(PROBLEM DETAILS) Leave out the pictures, and copy exactly the lines from the line with "Resources (1154, 37)" through the last line of the data below.

▼

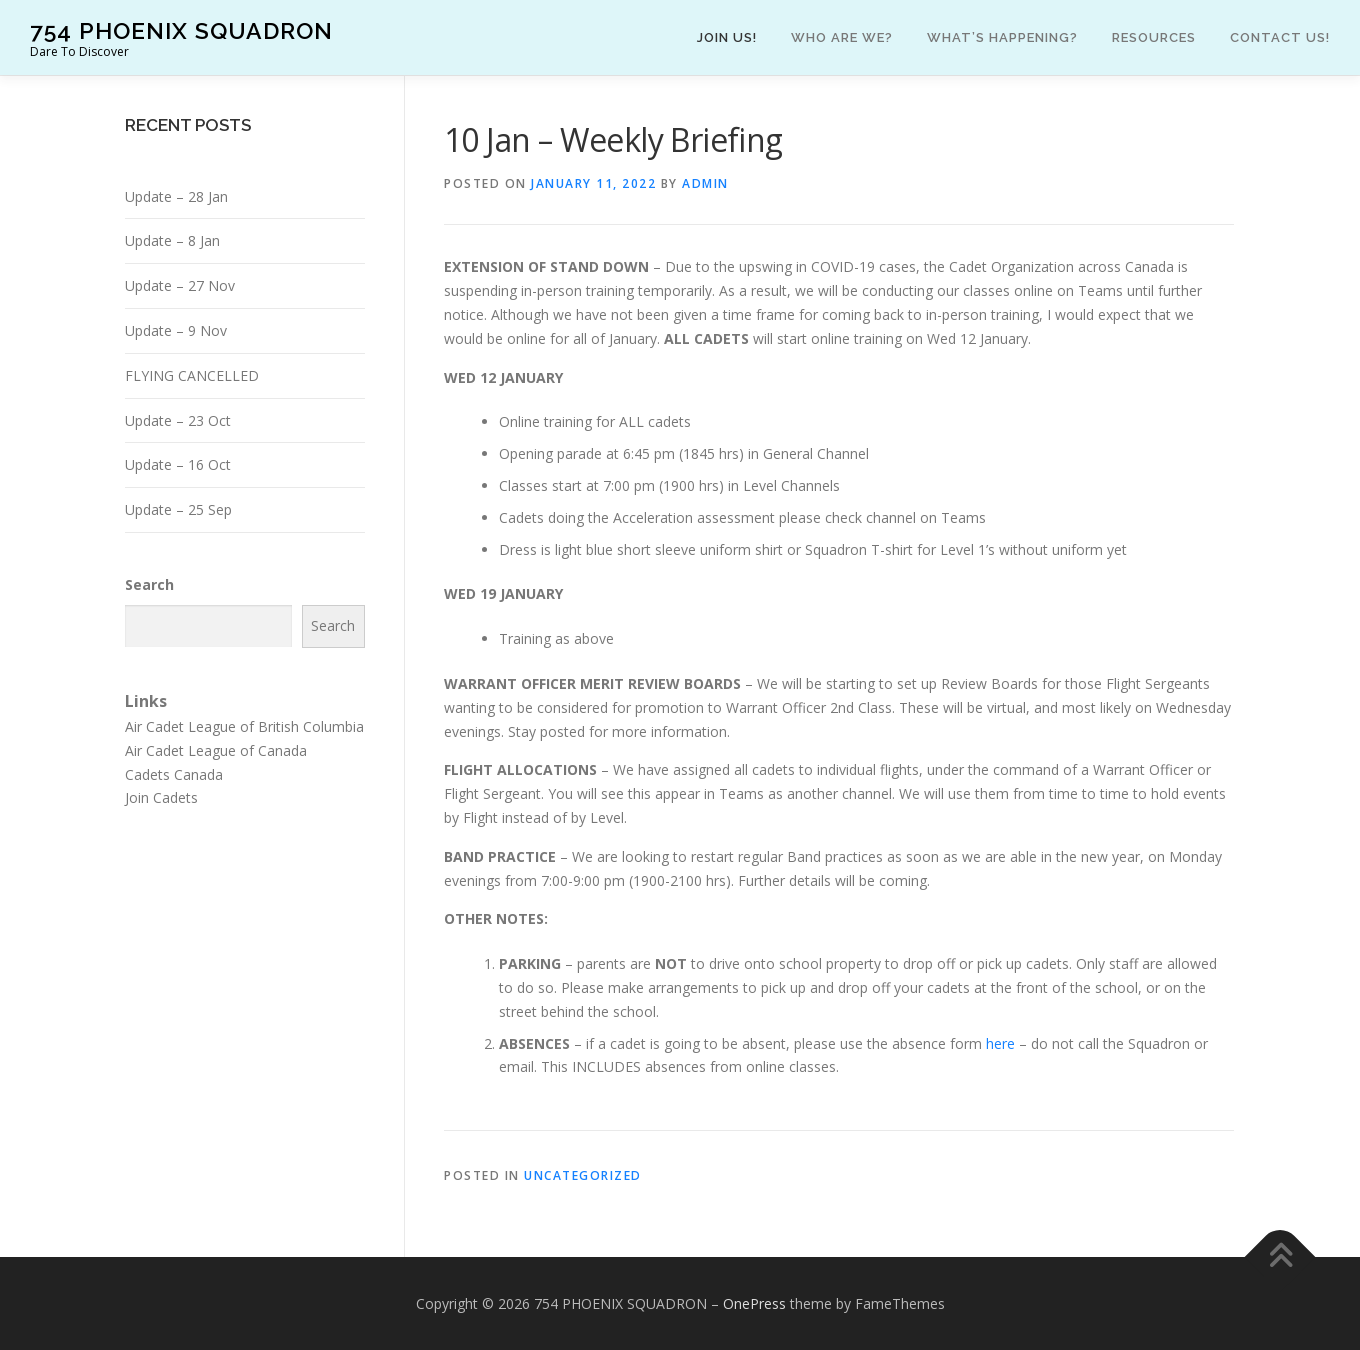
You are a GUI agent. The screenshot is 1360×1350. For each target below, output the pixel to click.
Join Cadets (161, 797)
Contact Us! (1280, 37)
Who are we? (842, 37)
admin (705, 183)
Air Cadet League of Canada (216, 750)
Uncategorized (583, 1175)
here (1002, 1043)
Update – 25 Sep (178, 509)
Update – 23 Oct (178, 420)
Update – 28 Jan (176, 196)
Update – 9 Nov (176, 330)
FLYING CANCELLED (192, 375)
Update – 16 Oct (178, 464)
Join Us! (727, 37)
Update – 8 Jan (172, 240)
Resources (1154, 37)
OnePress (754, 1303)
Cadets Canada (174, 774)
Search (149, 584)
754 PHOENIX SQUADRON (181, 30)
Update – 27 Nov (180, 285)
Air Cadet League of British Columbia (244, 726)
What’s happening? (1002, 37)
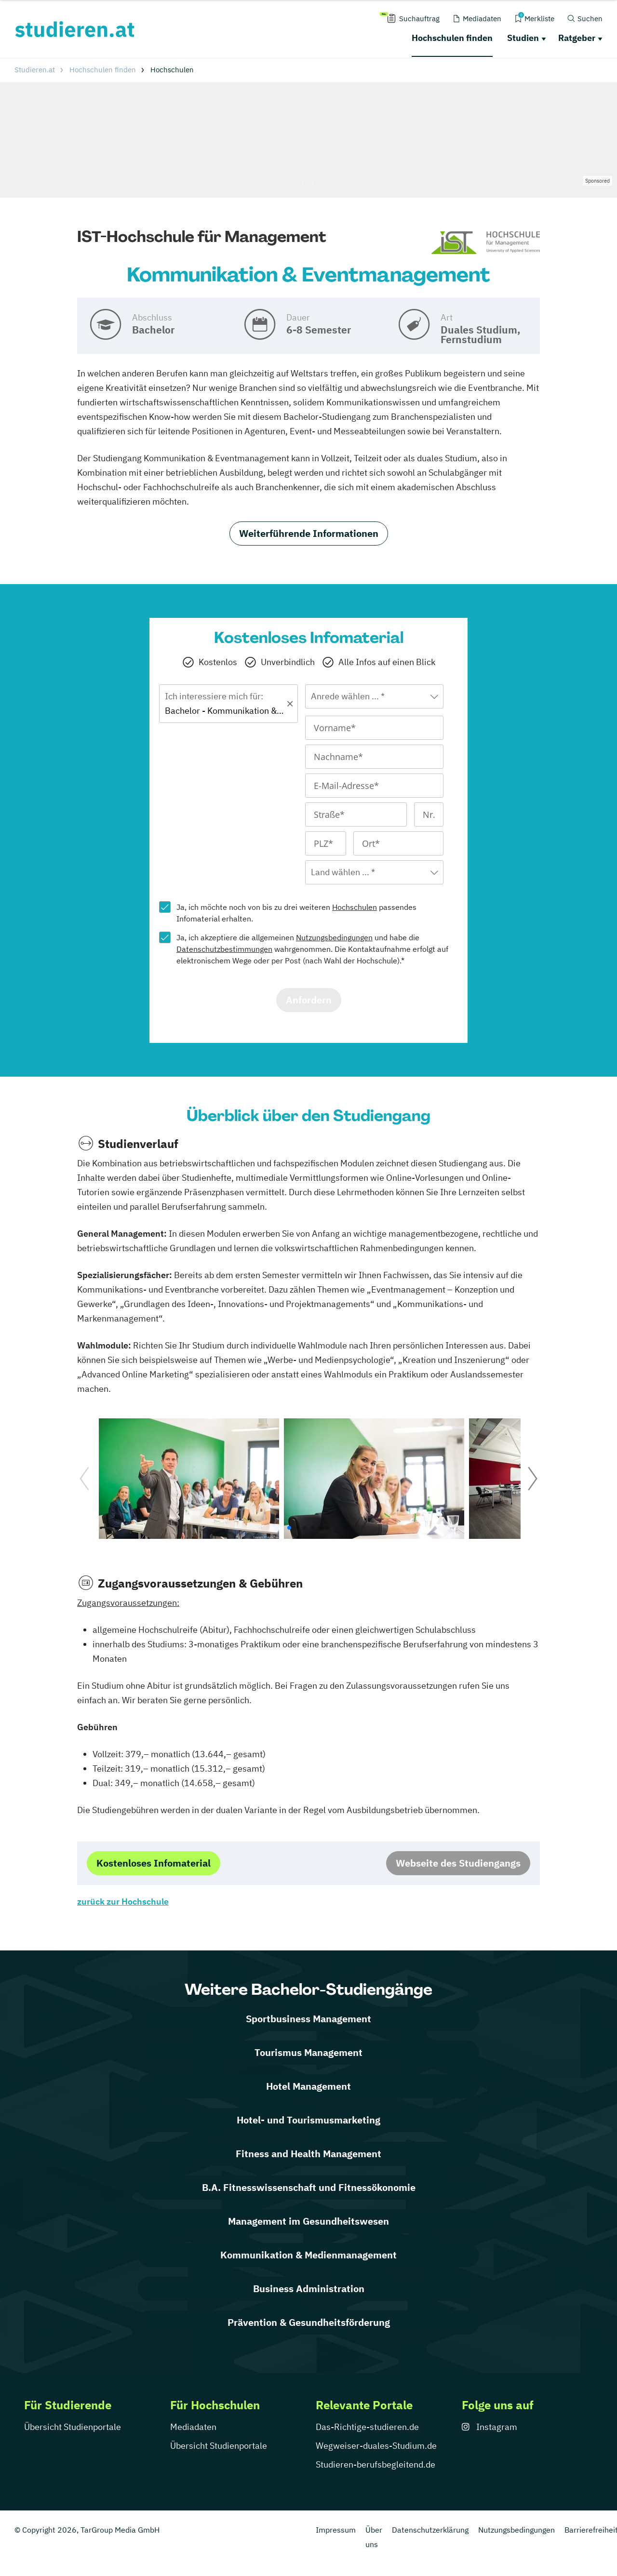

▲

(EXERCISE RESPONSE)
Resources (1154, 37)
OnePress (754, 1303)
Cadets Canada (174, 774)
Search (149, 584)
754 PHOENIX SQUADRON (181, 30)
Update – 27 Nov (180, 285)
Air Cadet League of British Columbia (244, 726)
What’s happening? (1002, 37)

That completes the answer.